ASSIGNMENT - Apart from the pictures, write out the records that follow exactly.

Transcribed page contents
^^^^^^^^^^^^^^^^

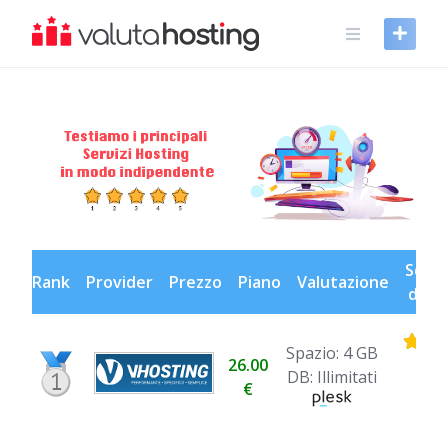
Skip
to
content
Scopr
Rank
Provider
Prezzo
Piano
Valutazione
di pi
Spazio: 4 GB
26.00
DB: Illimitati
€
Il 
Sup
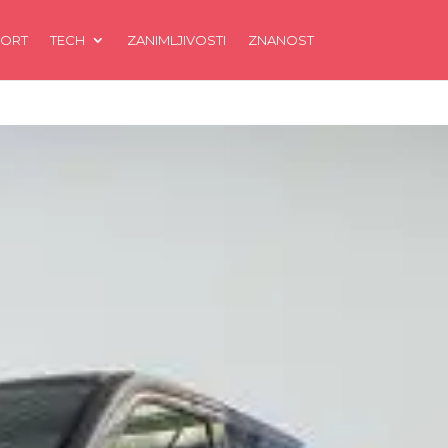
ORT
TECH
ZANIMLJIVOSTI
ZNANOST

^^^^^^^^^^^^^^^^

WRITTEN REPLY -
Skip
to
content
Scopr
Rank
Provider
Prezzo
Piano
Valutazione
di pi
Spazio: 4 GB
26.00
DB: Illimitati
€
Il 
Sup
ORT
TECH
ZANIMLJIVOSTI
ZNANOST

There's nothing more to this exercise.